* RECORDS SHOWN
....................

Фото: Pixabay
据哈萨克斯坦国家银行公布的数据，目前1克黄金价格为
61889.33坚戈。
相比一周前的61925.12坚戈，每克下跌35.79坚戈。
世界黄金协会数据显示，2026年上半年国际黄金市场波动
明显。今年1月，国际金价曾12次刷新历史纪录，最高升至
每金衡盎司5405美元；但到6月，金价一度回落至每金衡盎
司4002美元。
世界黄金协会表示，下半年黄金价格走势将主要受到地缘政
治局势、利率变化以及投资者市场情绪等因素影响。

....................

* ASSIGNMENT
The answer must be the full listing, returned exactly as given.

* EXERCISE OUTPUT
Фото: Pixabay
据哈萨克斯坦国家银行公布的数据，目前1克黄金价格为
61889.33坚戈。
相比一周前的61925.12坚戈，每克下跌35.79坚戈。
世界黄金协会数据显示，2026年上半年国际黄金市场波动
明显。今年1月，国际金价曾12次刷新历史纪录，最高升至
每金衡盎司5405美元；但到6月，金价一度回落至每金衡盎
司4002美元。
世界黄金协会表示，下半年黄金价格走势将主要受到地缘政
治局势、利率变化以及投资者市场情绪等因素影响。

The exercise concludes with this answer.